A wholly personal document, Excelsior! finds the LA-via-NYC songwriter exploring the nuances of her interpersonal relationships and the importance of listening to each other, understanding that a conversation doesn’t have to end because one person has to be right and the other wrong.
The album was recorded deep in winter, snowed-in at producer Sam Evian’s upstate New York cabin, soon to be called Flying Cloud. Recorded mostly live to tape with Samuels’ band ~ Harrison Whitford (guitars), Garret Lang (bass), and Sean Mullins (drums) ~ it was Evian's first full-length production at his new cabin studio. Excelsior! is as gently elegant as we’ve come to expect from Evian’s own records, but it’s driven by Samuels’ easy yet arresting melodicism and confidently vulnerable delivery.
Just as the songs on Excelsior! seek answers through companionship, Samuels calls upon a handful of womxn to provide the album’s backing vocals—a task she’d always performed herself until now. “I made the record mostly with men, and that's a space I find myself in constantly in music,” Samuels says, “so it was a very important and special part of the record to have these different womxn that held me up. I really looked up to all the womxn that sang on the record.” As such, Excelsior! makes space for the voices of Courtney Marie Andrews, Hannah Cohen, A.O. Gerber, Olivia Kaplan, Maví Lou, and Lomelda’s Hannah Read.
This is what pulls the songs together most—Samuels’ desire to re-establish bonds of community and connection—something she believes we’ve all lost in recent years. Indeed, much of Excelsior! finds her learning how to navigate being supportive of other womxn when for so long they’ve been pitched against one another. “How much space is given to us is so often dictated by men and it pits us against each other and has become ingrained in who we are. I’ve definitely acted against myself because of that, and in ways that I didn't feel like were authentic to myself,” Samuels explains.
That kind of communication breakdown is mirrored everywhere right now, resulting in rejection, anger, a loss of connection. Across its ten songs, Excelsior! documents the many ways that these allegiances can fall apart. “I want to be alone / More than I want to be alone with you,” she sings on the beautifully withdrawn opening track “Sonny”; while “Nature’s Way”, a defiantly more upbeat track, explores how easy it is to take empathetic nature for granted and how the loudest person is so often the most celebrated: “I've got a funny thing about saying what I want aloud / You push it so far down below / It’s here with its hands around my throat.”
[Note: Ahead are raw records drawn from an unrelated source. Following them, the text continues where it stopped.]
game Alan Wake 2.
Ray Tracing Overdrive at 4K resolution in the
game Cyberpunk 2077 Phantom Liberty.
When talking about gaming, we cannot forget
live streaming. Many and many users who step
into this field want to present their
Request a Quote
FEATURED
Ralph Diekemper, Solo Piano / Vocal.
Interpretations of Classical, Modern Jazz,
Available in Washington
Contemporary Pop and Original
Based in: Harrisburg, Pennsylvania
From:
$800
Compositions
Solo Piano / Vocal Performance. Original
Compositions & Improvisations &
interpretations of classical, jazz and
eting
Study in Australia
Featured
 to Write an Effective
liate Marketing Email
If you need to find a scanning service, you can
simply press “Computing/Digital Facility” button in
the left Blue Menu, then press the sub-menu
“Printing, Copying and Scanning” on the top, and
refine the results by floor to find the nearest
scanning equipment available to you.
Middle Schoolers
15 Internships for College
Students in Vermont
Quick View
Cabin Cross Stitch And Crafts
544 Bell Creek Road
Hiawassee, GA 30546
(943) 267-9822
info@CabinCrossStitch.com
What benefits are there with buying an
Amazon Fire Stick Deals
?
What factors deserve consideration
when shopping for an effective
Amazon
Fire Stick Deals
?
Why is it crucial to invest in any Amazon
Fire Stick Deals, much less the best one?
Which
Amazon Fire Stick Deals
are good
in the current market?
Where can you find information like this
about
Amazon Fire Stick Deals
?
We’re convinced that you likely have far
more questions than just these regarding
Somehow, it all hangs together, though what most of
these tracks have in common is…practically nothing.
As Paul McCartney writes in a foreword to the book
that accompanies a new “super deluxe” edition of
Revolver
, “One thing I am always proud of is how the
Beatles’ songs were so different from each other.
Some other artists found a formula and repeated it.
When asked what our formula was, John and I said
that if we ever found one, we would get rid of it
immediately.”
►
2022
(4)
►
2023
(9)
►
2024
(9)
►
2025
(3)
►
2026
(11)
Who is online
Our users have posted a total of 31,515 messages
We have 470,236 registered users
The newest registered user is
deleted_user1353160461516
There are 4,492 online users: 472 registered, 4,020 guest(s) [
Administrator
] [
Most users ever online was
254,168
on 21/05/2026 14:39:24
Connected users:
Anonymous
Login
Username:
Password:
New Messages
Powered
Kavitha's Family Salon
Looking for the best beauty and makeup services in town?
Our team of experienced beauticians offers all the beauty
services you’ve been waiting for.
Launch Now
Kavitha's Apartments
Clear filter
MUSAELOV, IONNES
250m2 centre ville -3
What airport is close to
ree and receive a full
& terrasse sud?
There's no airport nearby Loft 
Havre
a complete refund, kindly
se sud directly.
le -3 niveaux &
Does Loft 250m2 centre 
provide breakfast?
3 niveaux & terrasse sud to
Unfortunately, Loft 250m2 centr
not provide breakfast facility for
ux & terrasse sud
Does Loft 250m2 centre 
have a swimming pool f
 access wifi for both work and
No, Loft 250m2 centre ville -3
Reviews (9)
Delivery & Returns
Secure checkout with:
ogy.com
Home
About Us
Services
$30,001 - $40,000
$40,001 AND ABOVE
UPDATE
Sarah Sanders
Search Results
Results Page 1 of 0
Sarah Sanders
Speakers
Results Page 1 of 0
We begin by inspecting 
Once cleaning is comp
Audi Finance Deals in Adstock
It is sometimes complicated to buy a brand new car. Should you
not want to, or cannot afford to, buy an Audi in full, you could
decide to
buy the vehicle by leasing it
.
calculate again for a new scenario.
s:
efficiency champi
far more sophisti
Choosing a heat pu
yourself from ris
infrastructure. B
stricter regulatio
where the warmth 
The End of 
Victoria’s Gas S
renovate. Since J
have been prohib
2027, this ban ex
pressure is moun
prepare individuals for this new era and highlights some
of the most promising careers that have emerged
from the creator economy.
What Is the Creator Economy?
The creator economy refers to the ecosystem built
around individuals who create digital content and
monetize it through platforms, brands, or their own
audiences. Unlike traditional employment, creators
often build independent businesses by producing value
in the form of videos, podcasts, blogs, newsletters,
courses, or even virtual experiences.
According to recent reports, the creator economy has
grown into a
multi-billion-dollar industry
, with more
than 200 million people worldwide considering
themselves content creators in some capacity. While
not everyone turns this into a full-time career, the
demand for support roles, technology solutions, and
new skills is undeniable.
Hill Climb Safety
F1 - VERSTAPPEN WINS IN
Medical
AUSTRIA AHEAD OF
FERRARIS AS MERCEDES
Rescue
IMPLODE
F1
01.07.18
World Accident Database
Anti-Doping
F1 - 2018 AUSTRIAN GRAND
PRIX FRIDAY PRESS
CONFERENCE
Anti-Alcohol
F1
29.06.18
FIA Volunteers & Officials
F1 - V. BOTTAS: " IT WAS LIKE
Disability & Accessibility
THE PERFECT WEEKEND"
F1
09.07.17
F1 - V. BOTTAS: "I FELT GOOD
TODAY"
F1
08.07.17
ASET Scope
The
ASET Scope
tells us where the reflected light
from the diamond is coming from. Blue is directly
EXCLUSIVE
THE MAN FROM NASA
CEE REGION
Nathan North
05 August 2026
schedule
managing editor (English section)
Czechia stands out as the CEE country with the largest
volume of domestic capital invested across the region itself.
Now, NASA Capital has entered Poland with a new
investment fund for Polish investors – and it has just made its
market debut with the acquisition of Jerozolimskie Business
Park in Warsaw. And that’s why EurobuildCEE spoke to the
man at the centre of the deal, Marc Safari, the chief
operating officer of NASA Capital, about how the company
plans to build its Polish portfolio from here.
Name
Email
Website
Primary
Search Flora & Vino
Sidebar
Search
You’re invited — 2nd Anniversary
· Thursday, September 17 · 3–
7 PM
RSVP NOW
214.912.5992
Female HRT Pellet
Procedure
Lead single “High Tide for One” is a slow-groove dance between spaced-out slide guitar and Samuels’ lilting Rhodes, written in response to the public plight of Dr. Blasey Ford. “My heart was broken for her and I reflected on how much scarcity of space and validation in basic experience there is for all female-identifying people, even in my own privileged, liberal community,” says Samuels. “It felt a bit hopeless. I felt exhausted, and for a while, I didn't have the strength to explain it or try to talk it through with anyone who wasn’t working to change it.”
Elsewhere, “All Is Fine” unravels like Figure 8 era Elliott Smith, with the punchy drums and Samuels’ engrossing voice shifting the tone of the record into something bolder and more defiant: “Sometimes I even keep what's mine / So take your time, I'm already gone.”
Out now on Mama Bird Recording Co. (US/World) and Basin Rock (UK/EU), Excelsior! takes its name from the signature that Samuels’ grandpa would use before he sadly passed away last December. “He was a very important person to me and he helped raise me,” Johanna explains. “He signed all of his letters and emails ‘Excelsior!’, including the exclamation point. It means ‘ever upward’ and that’s what I wish for everyone: to grow from listening with more empathy and from hearing each other out. I hope this record makes people want to be gentler with each other and themselves.”